'''
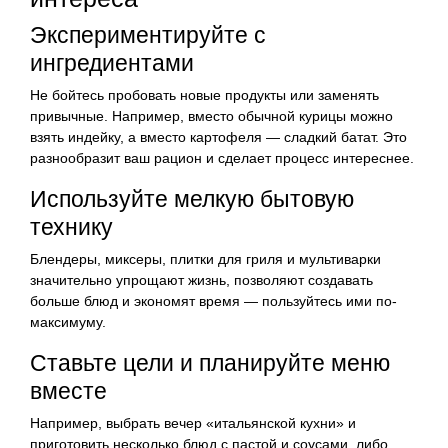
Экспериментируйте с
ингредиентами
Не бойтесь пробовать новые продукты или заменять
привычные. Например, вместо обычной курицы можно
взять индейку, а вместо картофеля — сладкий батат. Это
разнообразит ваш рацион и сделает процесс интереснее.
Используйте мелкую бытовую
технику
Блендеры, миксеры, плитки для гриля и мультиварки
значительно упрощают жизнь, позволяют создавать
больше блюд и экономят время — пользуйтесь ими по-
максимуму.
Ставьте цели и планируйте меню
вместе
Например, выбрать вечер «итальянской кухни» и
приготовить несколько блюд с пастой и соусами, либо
'''
'''
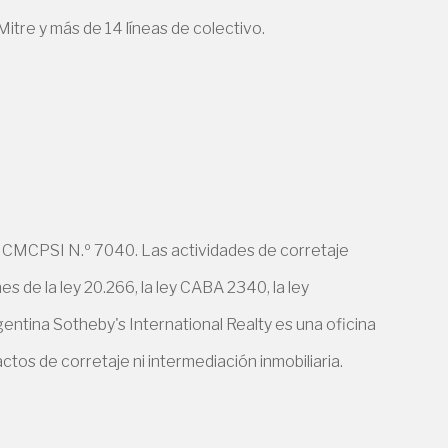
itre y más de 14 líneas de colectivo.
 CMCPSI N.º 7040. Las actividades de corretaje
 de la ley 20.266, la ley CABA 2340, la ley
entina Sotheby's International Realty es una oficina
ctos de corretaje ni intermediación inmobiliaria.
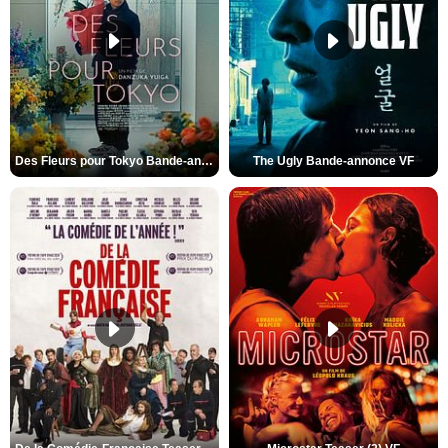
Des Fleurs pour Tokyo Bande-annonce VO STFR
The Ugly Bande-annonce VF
'''
Task objective: Return exactly, and only, the lines above starting at the line that contains "привычные. Например, вместо" and ending at the line that contains "приготовить несколько блюд".

Written solution:
привычные. Например, вместо обычной курицы можно
взять индейку, а вместо картофеля — сладкий батат. Это
разнообразит ваш рацион и сделает процесс интереснее.
Используйте мелкую бытовую
технику
Блендеры, миксеры, плитки для гриля и мультиварки
значительно упрощают жизнь, позволяют создавать
больше блюд и экономят время — пользуйтесь ими по-
максимуму.
Ставьте цели и планируйте меню
вместе
Например, выбрать вечер «итальянской кухни» и
приготовить несколько блюд с пастой и соусами, либо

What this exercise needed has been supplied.